Based on this sort of reasoning, mathematicians have worked out what is called the Universal Probability Bound, which is the absolute limit beyond which an event becomes impossible. It is not one in ten raised to the power 15, but one in 10 raised to the power 150 (10¹⁵⁰ or 1 followed by 150 zeroes; I won’t type that out, but you can do it yourself, to give you an idea of what constitutes “impossible”). The Universal Probability Bound is based on what is called the “probabilistic resources of the universe.” Any event is possible given infinite time, but we do not have infinite time. Is an event possible given the number of trials that can be attempted?
There are an estimated 10⁸⁰ atoms in the universe. Multiplying this by theoretical maximum speed at which these atoms can rearrange into new configurations, which is 10⁴⁵ changes per second (based on the Planck constant) and multiplying that by the commonly accepted age of the universe (10²⁵ seconds) gives us 10¹⁵⁰. This allows for all of the atom trying every possible configuration in every moment of the available time. Thus, an event with a probability less than 1 in 10¹⁵⁰ (so that every possible combination can be gone through without reaching the favourable outcome) is deemed clearly impossible.
With this understanding, we can now ask whether it is possible that a protein molecule arose by chance. There are about twenty different amino acids used as building blocks for proteins, each with an average of about nineteen atoms that must be arranged in a specific sequence. Even if sufficient quantities of all twenty such amino acids could arise by chance, the odds against correctly assembling a protein chain of even 150 amino acids in the right order is one in 10185, outside the realm of possibility. And the probability of the simplest theoretical cell forming by chance is wildly less than this. Yale University physicist Harold Morowitz calculated the probability for a simple bacterium forming by chance as 1 in 10 to the power 100 billion!

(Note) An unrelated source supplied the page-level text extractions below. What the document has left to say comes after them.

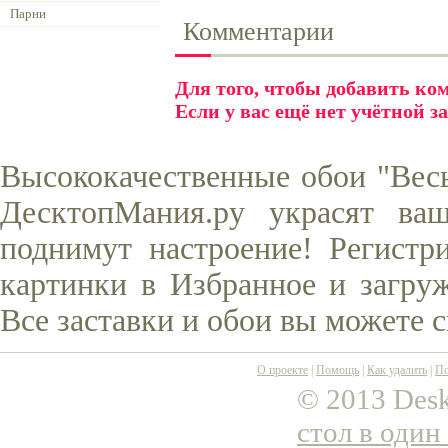
Парни
Комментарии
Для того, чтобы добавить к
Если у вас ещё нет учётной з
Высококачественные обои "Весь
ДесктопМания.ру украсят ва
поднимут настроение! Регистр
картинки в Избранное и загруж
Все заставки и обои вы можете 
О проекте
|
Помощь
|
Как удалить
|
По
© 2013 Desk
стол в один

Random chance, then, has no explanatory power for the origin of life. The trade secret of origin-of-life scientists is that, since the late 1960’s, no one has appealed to chance to explain the formation of the first cell. Even Richard Dawkins, in a recent issue of BBC Knowledge, glibly says that,
Creationists think evolution is random chance. Any fool can see that if it were random chance it wouldn’t work.
So, although most of the public is still led to believe that evolution could have started through random chance, scientists know that this is impossible. But absent random chance as the creative agent, what alternative is there but an intelligent Creator?